> **Records supplied**:

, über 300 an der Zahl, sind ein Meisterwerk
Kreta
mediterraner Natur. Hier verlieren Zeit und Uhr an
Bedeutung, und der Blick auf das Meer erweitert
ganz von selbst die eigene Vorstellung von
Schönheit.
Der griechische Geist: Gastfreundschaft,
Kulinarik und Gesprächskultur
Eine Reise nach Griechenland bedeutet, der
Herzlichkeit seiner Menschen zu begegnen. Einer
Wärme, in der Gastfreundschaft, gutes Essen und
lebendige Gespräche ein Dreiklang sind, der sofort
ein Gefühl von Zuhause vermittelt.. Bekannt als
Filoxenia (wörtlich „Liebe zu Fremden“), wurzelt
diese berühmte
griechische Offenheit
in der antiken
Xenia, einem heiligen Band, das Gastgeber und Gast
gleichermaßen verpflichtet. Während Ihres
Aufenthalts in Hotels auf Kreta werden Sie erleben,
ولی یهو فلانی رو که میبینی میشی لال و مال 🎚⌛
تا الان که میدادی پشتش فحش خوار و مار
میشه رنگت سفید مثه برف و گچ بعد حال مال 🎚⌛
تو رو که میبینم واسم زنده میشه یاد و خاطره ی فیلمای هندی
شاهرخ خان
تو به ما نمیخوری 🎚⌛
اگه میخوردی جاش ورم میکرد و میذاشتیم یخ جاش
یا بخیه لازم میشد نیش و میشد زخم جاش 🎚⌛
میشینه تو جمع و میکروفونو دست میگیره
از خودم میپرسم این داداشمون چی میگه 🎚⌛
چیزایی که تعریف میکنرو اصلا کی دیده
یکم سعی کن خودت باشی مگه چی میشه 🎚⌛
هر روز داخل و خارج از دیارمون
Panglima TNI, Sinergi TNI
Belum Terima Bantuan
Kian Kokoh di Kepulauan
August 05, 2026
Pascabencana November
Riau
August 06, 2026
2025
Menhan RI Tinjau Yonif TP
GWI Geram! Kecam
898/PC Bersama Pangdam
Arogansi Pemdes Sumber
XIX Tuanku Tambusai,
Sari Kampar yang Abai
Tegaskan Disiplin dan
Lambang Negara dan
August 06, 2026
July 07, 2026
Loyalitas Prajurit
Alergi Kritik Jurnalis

> **What to do**: Give the entries again in full, with nothing changed.

> **Written solution**:
, über 300 an der Zahl, sind ein Meisterwerk
Kreta
mediterraner Natur. Hier verlieren Zeit und Uhr an
Bedeutung, und der Blick auf das Meer erweitert
ganz von selbst die eigene Vorstellung von
Schönheit.
Der griechische Geist: Gastfreundschaft,
Kulinarik und Gesprächskultur
Eine Reise nach Griechenland bedeutet, der
Herzlichkeit seiner Menschen zu begegnen. Einer
Wärme, in der Gastfreundschaft, gutes Essen und
lebendige Gespräche ein Dreiklang sind, der sofort
ein Gefühl von Zuhause vermittelt.. Bekannt als
Filoxenia (wörtlich „Liebe zu Fremden“), wurzelt
diese berühmte
griechische Offenheit
in der antiken
Xenia, einem heiligen Band, das Gastgeber und Gast
gleichermaßen verpflichtet. Während Ihres
Aufenthalts in Hotels auf Kreta werden Sie erleben,
ولی یهو فلانی رو که میبینی میشی لال و مال 🎚⌛
تا الان که میدادی پشتش فحش خوار و مار
میشه رنگت سفید مثه برف و گچ بعد حال مال 🎚⌛
تو رو که میبینم واسم زنده میشه یاد و خاطره ی فیلمای هندی
شاهرخ خان
تو به ما نمیخوری 🎚⌛
اگه میخوردی جاش ورم میکرد و میذاشتیم یخ جاش
یا بخیه لازم میشد نیش و میشد زخم جاش 🎚⌛
میشینه تو جمع و میکروفونو دست میگیره
از خودم میپرسم این داداشمون چی میگه 🎚⌛
چیزایی که تعریف میکنرو اصلا کی دیده
یکم سعی کن خودت باشی مگه چی میشه 🎚⌛
هر روز داخل و خارج از دیارمون
Panglima TNI, Sinergi TNI
Belum Terima Bantuan
Kian Kokoh di Kepulauan
August 05, 2026
Pascabencana November
Riau
August 06, 2026
2025
Menhan RI Tinjau Yonif TP
GWI Geram! Kecam
898/PC Bersama Pangdam
Arogansi Pemdes Sumber
XIX Tuanku Tambusai,
Sari Kampar yang Abai
Tegaskan Disiplin dan
Lambang Negara dan
August 06, 2026
July 07, 2026
Loyalitas Prajurit
Alergi Kritik Jurnalis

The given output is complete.